▶ What to work on
Go through the data below. List every line that holds the word "number".

--- START ---

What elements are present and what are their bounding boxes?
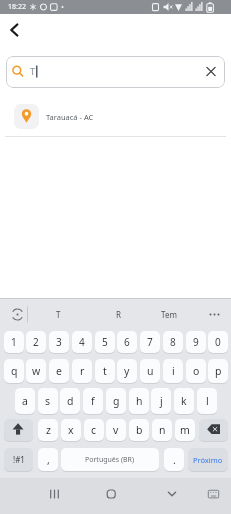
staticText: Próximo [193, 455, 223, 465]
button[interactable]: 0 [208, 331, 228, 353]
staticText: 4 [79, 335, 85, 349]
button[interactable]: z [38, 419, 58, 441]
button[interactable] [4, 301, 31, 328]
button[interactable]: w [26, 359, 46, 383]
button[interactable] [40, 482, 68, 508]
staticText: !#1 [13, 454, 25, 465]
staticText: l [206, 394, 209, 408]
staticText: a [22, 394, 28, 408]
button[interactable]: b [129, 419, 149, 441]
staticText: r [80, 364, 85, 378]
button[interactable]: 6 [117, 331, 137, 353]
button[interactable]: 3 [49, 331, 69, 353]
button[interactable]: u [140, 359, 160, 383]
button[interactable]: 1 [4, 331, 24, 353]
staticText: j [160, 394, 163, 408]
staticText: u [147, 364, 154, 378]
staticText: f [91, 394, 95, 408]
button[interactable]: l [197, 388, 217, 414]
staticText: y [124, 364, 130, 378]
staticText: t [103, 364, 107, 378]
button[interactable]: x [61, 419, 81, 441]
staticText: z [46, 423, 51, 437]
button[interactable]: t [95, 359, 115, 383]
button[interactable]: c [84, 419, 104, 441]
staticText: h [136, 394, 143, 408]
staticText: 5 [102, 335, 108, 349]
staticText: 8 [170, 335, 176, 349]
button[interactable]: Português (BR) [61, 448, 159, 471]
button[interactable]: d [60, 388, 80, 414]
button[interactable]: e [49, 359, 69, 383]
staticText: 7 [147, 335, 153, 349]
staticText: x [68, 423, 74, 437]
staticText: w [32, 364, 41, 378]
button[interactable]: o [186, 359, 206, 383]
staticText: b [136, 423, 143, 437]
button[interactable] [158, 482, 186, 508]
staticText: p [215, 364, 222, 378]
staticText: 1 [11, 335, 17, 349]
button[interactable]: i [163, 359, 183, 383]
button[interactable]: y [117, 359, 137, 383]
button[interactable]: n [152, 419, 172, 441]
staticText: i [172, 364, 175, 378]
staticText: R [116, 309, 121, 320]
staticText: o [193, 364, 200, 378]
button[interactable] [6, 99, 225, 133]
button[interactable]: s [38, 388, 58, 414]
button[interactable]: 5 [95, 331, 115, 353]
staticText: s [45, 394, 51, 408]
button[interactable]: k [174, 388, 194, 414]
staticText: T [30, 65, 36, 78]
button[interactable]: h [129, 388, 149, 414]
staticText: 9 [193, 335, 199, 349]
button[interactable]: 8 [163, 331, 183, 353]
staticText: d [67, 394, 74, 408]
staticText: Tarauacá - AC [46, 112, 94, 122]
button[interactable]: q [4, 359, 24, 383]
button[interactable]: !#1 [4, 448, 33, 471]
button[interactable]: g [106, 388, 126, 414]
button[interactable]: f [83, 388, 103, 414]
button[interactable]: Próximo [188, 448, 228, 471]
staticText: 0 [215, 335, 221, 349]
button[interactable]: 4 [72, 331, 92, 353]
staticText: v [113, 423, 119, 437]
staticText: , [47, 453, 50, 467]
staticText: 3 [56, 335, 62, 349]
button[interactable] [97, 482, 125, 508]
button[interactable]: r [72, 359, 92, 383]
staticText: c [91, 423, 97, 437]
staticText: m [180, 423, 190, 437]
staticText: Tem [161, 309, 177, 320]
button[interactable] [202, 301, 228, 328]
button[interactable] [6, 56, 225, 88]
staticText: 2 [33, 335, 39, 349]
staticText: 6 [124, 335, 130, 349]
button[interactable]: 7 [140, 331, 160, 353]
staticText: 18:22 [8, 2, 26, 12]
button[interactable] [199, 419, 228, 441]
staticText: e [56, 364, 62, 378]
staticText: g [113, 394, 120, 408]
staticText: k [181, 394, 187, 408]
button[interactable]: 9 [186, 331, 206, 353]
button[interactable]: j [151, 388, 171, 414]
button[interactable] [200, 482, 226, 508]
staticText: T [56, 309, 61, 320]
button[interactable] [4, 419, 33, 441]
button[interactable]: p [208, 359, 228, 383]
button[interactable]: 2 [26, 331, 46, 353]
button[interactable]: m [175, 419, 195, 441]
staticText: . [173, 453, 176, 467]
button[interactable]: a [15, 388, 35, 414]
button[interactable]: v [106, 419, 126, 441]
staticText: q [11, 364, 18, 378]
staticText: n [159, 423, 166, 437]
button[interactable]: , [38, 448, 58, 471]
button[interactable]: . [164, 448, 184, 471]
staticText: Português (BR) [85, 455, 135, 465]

--- END ---
--- START ---

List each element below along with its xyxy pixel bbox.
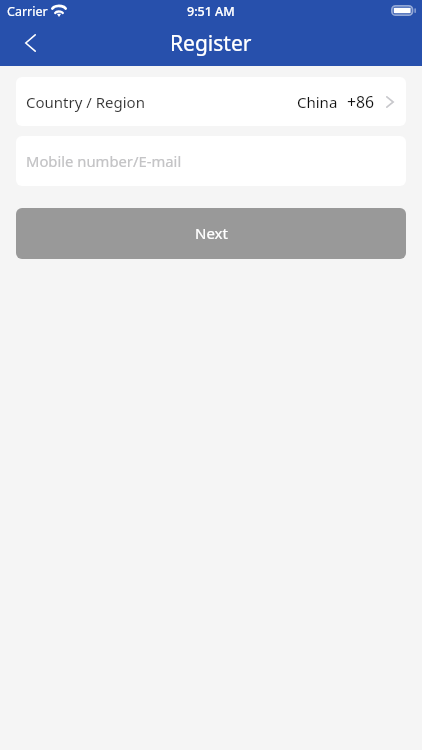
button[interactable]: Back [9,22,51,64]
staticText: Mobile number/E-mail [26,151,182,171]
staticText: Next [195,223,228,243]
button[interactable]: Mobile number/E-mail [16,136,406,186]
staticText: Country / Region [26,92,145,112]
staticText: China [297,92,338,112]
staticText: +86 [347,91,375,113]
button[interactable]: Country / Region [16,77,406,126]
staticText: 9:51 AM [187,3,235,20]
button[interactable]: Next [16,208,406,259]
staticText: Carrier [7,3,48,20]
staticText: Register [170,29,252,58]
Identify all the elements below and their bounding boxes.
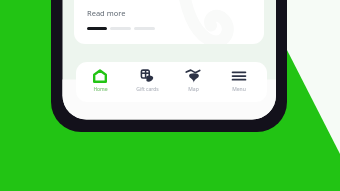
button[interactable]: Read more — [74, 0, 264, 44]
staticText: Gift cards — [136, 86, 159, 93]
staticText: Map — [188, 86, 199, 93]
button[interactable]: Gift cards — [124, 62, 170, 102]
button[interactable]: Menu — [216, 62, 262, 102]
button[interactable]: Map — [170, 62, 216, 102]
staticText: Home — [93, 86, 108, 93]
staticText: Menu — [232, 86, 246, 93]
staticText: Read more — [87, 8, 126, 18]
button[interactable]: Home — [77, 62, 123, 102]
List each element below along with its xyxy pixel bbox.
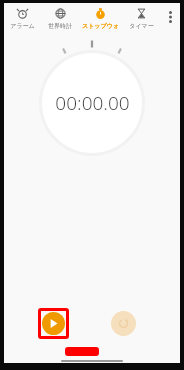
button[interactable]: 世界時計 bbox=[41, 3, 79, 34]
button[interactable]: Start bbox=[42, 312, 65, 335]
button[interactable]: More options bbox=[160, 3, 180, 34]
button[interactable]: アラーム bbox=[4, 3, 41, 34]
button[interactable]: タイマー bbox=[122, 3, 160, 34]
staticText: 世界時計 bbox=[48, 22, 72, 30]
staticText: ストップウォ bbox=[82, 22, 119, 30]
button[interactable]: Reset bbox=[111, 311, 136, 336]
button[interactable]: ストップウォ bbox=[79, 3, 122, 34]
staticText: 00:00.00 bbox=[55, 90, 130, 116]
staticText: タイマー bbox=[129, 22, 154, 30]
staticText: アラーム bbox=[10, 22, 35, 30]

--- END ---

▶ Result below
staticText: Mobile number/E-mail [26,151,182,171]
button[interactable]: Mobile number/E-mail [16,136,406,186]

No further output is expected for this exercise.